Jump to 65:46 to find out the sound of one hand clapping:
Video:A.S. Hornby Educational Trust Scholars’ presentation. Becoming an effective English teacher: who, what and where helps it happen?
Although the initial question to the speaker Hintsa Haddush from Ethiopia was not captured on the camera I imagine that the point he was making is that teachers supporting each other to develop (two hands clapping) is more powerful than isolated development (one hand clapping). The remarkable co-ordinated presentation by the 11 speakers essentially highlighted their experiences of informal teacher training via grassroots organization pitched at the local context.
Having admired the marvelously orchestrated speeches, the open Q&A session I found most interesting, shame more time was not devoted to that!
Using the IATEFL 2013 conference program I searched the schedule for lexical, corpora and intercultural focused sessions. This year’s version of the program (see my review of last year’s version) allows you to export your planner to your phone calendar. I don’t understand why the login account is different to the login for the IATEFL 2013 online account, or what it actually syncs to?
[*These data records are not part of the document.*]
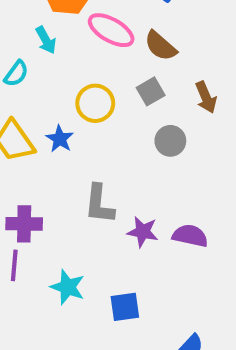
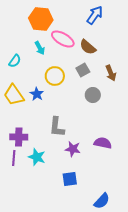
cyan arrow: (46, 40) -> (40, 48), moved
purple star: (143, 232) -> (73, 149), moved
cyan star: (68, 287) -> (37, 157), moved

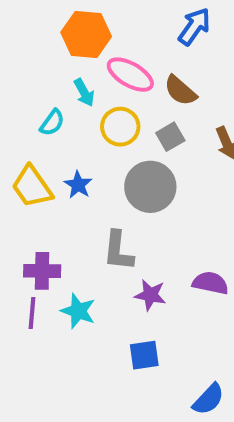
cyan semicircle: (15, 61) -> (52, 123), moved
yellow circle: (55, 76) -> (120, 127), moved
gray circle: (93, 95) -> (150, 187), moved, size x1.6

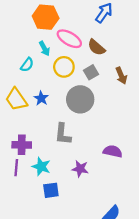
purple star: (150, 295) -> (80, 169), moved
blue square: (144, 355) -> (51, 190), moved

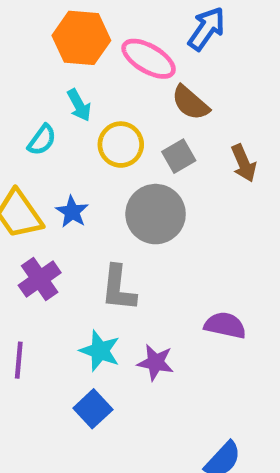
pink ellipse: (69, 39) -> (149, 59), moved
purple cross: (22, 145) -> (40, 279), moved, turned -36
cyan star: (41, 167) -> (100, 351), moved
blue square: (51, 190) -> (93, 409), turned -35

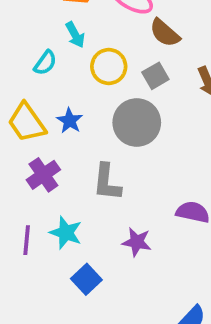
cyan star: (100, 351) -> (66, 233), moved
two four clashes on the timetable which is no problem as a virtual participant. 🙂
So thanks very much to the IATEFL 2013 online team for giving everyone a chance to attend. To get more lexical related teaching make sure to check the Lexical Teaching Conference – as described by Andrew Walkley and as described by Leo Selivan on Saturday May 11.
Noticed that the Willis’s Jane and Dave presenting so added them and updated my timetable.